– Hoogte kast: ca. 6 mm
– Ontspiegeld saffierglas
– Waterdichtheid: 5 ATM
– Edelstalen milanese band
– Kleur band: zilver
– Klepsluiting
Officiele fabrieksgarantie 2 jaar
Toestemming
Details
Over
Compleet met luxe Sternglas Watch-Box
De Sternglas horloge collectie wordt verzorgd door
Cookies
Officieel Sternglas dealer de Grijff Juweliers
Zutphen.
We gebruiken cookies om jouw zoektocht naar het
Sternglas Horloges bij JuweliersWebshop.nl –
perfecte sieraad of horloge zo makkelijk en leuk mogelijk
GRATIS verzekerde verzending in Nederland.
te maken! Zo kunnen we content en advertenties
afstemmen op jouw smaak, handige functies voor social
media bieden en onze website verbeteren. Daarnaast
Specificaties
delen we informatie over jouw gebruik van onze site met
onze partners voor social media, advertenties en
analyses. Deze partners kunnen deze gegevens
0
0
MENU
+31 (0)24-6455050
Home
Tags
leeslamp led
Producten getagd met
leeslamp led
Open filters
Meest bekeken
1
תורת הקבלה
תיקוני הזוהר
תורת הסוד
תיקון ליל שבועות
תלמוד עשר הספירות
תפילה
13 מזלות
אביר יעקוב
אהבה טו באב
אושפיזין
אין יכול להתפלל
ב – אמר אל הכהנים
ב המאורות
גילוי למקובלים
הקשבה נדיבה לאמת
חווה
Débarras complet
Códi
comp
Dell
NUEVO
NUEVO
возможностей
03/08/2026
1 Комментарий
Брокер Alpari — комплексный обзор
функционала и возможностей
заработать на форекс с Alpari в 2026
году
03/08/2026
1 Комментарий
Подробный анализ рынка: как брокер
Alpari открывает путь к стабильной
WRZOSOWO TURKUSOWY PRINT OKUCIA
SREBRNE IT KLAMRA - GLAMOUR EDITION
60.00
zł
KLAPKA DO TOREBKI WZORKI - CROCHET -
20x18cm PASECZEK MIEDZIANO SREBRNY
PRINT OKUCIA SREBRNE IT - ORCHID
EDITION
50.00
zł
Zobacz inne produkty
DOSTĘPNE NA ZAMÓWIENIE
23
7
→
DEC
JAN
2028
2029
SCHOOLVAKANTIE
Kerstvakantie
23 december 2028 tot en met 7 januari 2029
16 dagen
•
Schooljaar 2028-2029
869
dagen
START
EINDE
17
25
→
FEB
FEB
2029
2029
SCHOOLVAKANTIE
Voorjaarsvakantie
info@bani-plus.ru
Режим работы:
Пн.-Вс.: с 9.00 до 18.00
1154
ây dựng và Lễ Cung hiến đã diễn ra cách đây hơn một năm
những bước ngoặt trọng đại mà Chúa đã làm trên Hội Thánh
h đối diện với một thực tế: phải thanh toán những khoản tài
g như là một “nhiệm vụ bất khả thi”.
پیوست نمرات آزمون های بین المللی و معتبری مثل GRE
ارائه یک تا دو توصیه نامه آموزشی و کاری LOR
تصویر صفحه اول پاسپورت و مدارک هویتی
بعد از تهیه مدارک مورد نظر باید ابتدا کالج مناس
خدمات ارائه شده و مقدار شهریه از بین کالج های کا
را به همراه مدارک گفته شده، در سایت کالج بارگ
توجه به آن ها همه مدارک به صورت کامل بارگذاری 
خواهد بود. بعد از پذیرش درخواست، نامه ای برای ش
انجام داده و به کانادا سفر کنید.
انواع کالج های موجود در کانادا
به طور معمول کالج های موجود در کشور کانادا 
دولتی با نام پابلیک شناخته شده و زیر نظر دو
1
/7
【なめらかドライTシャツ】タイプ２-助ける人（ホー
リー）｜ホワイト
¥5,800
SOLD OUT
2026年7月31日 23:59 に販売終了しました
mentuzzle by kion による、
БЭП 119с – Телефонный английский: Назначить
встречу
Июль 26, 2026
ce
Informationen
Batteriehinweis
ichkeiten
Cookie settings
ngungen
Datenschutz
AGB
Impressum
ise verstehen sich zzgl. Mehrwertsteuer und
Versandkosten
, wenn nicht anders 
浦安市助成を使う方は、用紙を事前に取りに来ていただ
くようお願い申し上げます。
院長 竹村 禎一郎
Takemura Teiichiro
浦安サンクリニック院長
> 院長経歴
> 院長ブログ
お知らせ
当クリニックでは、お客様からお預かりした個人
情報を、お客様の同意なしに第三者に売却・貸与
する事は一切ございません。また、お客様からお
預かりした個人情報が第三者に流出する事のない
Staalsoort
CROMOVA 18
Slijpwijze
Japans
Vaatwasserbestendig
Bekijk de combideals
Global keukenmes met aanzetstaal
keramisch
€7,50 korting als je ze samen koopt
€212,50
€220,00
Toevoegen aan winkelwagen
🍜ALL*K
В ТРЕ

- _What is being asked_
An exact copy of all the entries is what's needed; write it out.

- _Expected output_
– Hoogte kast: ca. 6 mm
– Ontspiegeld saffierglas
– Waterdichtheid: 5 ATM
– Edelstalen milanese band
– Kleur band: zilver
– Klepsluiting
Officiele fabrieksgarantie 2 jaar
Toestemming
Details
Over
Compleet met luxe Sternglas Watch-Box
De Sternglas horloge collectie wordt verzorgd door
Cookies
Officieel Sternglas dealer de Grijff Juweliers
Zutphen.
We gebruiken cookies om jouw zoektocht naar het
Sternglas Horloges bij JuweliersWebshop.nl –
perfecte sieraad of horloge zo makkelijk en leuk mogelijk
GRATIS verzekerde verzending in Nederland.
te maken! Zo kunnen we content en advertenties
afstemmen op jouw smaak, handige functies voor social
media bieden en onze website verbeteren. Daarnaast
Specificaties
delen we informatie over jouw gebruik van onze site met
onze partners voor social media, advertenties en
analyses. Deze partners kunnen deze gegevens
0
0
MENU
+31 (0)24-6455050
Home
Tags
leeslamp led
Producten getagd met
leeslamp led
Open filters
Meest bekeken
1
תורת הקבלה
תיקוני הזוהר
תורת הסוד
תיקון ליל שבועות
תלמוד עשר הספירות
תפילה
13 מזלות
אביר יעקוב
אהבה טו באב
אושפיזין
אין יכול להתפלל
ב – אמר אל הכהנים
ב המאורות
גילוי למקובלים
הקשבה נדיבה לאמת
חווה
Débarras complet
Códi
comp
Dell
NUEVO
NUEVO
возможностей
03/08/2026
1 Комментарий
Брокер Alpari — комплексный обзор
функционала и возможностей
заработать на форекс с Alpari в 2026
году
03/08/2026
1 Комментарий
Подробный анализ рынка: как брокер
Alpari открывает путь к стабильной
WRZOSOWO TURKUSOWY PRINT OKUCIA
SREBRNE IT KLAMRA - GLAMOUR EDITION
60.00
zł
KLAPKA DO TOREBKI WZORKI - CROCHET -
20x18cm PASECZEK MIEDZIANO SREBRNY
PRINT OKUCIA SREBRNE IT - ORCHID
EDITION
50.00
zł
Zobacz inne produkty
DOSTĘPNE NA ZAMÓWIENIE
23
7
→
DEC
JAN
2028
2029
SCHOOLVAKANTIE
Kerstvakantie
23 december 2028 tot en met 7 januari 2029
16 dagen
•
Schooljaar 2028-2029
869
dagen
START
EINDE
17
25
→
FEB
FEB
2029
2029
SCHOOLVAKANTIE
Voorjaarsvakantie
info@bani-plus.ru
Режим работы:
Пн.-Вс.: с 9.00 до 18.00
1154
ây dựng và Lễ Cung hiến đã diễn ra cách đây hơn một năm
những bước ngoặt trọng đại mà Chúa đã làm trên Hội Thánh
h đối diện với một thực tế: phải thanh toán những khoản tài
g như là một “nhiệm vụ bất khả thi”.
پیوست نمرات آزمون های بین المللی و معتبری مثل GRE
ارائه یک تا دو توصیه نامه آموزشی و کاری LOR
تصویر صفحه اول پاسپورت و مدارک هویتی
بعد از تهیه مدارک مورد نظر باید ابتدا کالج مناس
خدمات ارائه شده و مقدار شهریه از بین کالج های کا
را به همراه مدارک گفته شده، در سایت کالج بارگ
توجه به آن ها همه مدارک به صورت کامل بارگذاری 
خواهد بود. بعد از پذیرش درخواست، نامه ای برای ش
انجام داده و به کانادا سفر کنید.
انواع کالج های موجود در کانادا
به طور معمول کالج های موجود در کشور کانادا 
دولتی با نام پابلیک شناخته شده و زیر نظر دو
1
/7
【なめらかドライTシャツ】タイプ２-助ける人（ホー
リー）｜ホワイト
¥5,800
SOLD OUT
2026年7月31日 23:59 に販売終了しました
mentuzzle by kion による、
БЭП 119с – Телефонный английский: Назначить
встречу
Июль 26, 2026
ce
Informationen
Batteriehinweis
ichkeiten
Cookie settings
ngungen
Datenschutz
AGB
Impressum
ise verstehen sich zzgl. Mehrwertsteuer und
Versandkosten
, wenn nicht anders 
浦安市助成を使う方は、用紙を事前に取りに来ていただ
くようお願い申し上げます。
院長 竹村 禎一郎
Takemura Teiichiro
浦安サンクリニック院長
> 院長経歴
> 院長ブログ
お知らせ
当クリニックでは、お客様からお預かりした個人
情報を、お客様の同意なしに第三者に売却・貸与
する事は一切ございません。また、お客様からお
預かりした個人情報が第三者に流出する事のない
Staalsoort
CROMOVA 18
Slijpwijze
Japans
Vaatwasserbestendig
Bekijk de combideals
Global keukenmes met aanzetstaal
keramisch
€7,50 korting als je ze samen koopt
€212,50
€220,00
Toevoegen aan winkelwagen
🍜ALL*K
В ТРЕ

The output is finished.